As I mentioned, I had to retake a chemistry class as well. While taking the chemistry class I tutored some of the other students, which helped me to understand the material more. But even more, it sparked that old feeling I had felt so many times before from teaching. I was finally putting it together. I could combine my passion for science and the satisfaction I got from teaching it to other people. I could teach science to young people and help them to develop a passion for it!
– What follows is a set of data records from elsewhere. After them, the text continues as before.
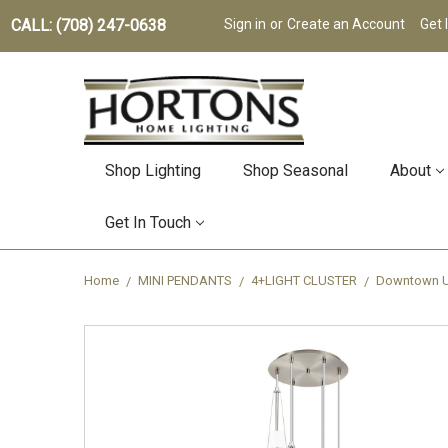
CALL: (708) 247-0638
Sign in
or
Create an Account
Get 
Shop Lighting
Shop Seasonal
About
Get In Touch
Home
MINI PENDANTS
4+LIGHT CLUSTER
Downtown Ur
It has been ten years since I graduated from college, and I am preparing to embark on probably my most exciting endeavor. Why did I wait so long? Many of my college friends followed the traditional academic track. They completed their undergraduate work in four years and then went on to graduate school. I did not. Often times I have thought about why I did not go the traditional route and that maybe I screwed up and made decisions that were not beneficial for me. But then I catch myself. I look back at all the amazing experiences and opportunities I have been afforded and how they have indirectly led me to a teaching career. Those experiences allowed me to discover that I was truly meant to teach and the worry of whether I did it the “right” way has disappeared.